Another limitation of this study is that we have relied on metabolite levels from single spot urine samples collected at different times of the day to characterize participants’ exposure. Kissel et al. (2005) have reported that same-day spot samples collected from children vary in metabolite concentration, but that the first morning void tends to reflect the day’s total metabolite excretion better than do other spot samples (Kissel et al. 2005). The lack of correlation between CHAMACOS participants’ metabolite levels at different time points may be due, at least in part, to this sampling scheme. The high intraindividual variability we observed suggests that additional spot samples, a same-time sampling scheme (e.g., first morning voids for each woman at each time point), or perhaps even 24-hr samples might better characterize women’s cumulative exposure to OP pesticides during pregnancy.

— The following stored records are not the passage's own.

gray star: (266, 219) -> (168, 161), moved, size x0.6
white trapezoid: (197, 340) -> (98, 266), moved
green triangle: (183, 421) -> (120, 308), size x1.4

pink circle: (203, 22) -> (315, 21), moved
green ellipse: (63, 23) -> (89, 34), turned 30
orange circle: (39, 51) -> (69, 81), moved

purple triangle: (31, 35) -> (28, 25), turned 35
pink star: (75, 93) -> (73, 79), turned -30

Further, we assigned an imputed value of the LOD/√2 to levels below the detection limit. This method is identical to procedures adopted by the CDC and frequently used in exposure assessment (Barr et al. 1999, 2004; CDC 2003; Hornung and Reed 1990). However, results may differ depending on how LODs are considered across studies and if LODs differ in comparison populations. Further exploration is needed to determine the appropriate method of comparing large data sets with different LODs.

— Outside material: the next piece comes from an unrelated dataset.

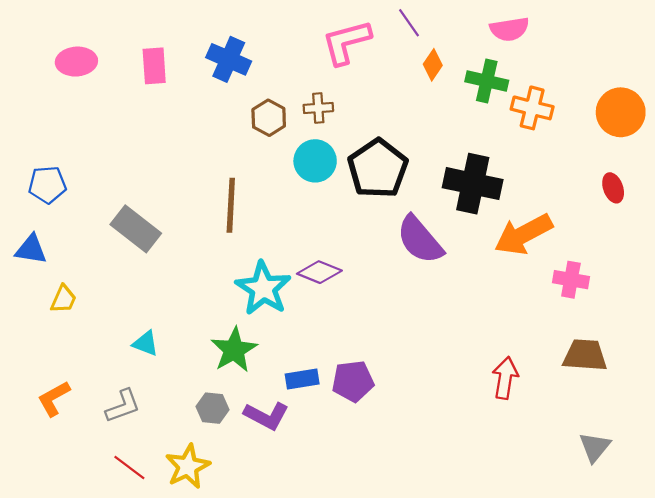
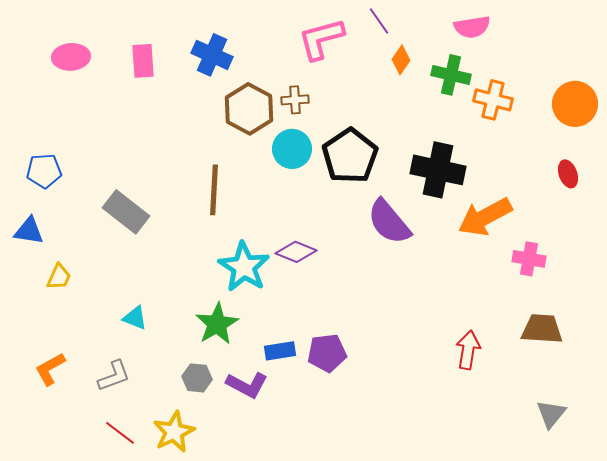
brown hexagon: (269, 118) -> (249, 109), size x1.5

In summary, we found that pregnant women living in an agricultural area had higher urinary metabolite levels of OP pesticides compared with the general U.S. population. Our finding of higher levels in the immediate postpartum period may have implications for estimating dose during pregnancy and for infant exposure from breast-feeding. Our future analyses will explore possible determinants of exposure—such as fieldwork and proximity to agricultural fields—that may explain the high urinary OP metabolite levels among women in this agricultural community relative to other U.S. women. In addition, we will attempt to clarify whether documented physiologic changes among these women (e.g., prenatal weight gain) influenced the degree to which their prenatal and postpartum metabolite levels differed.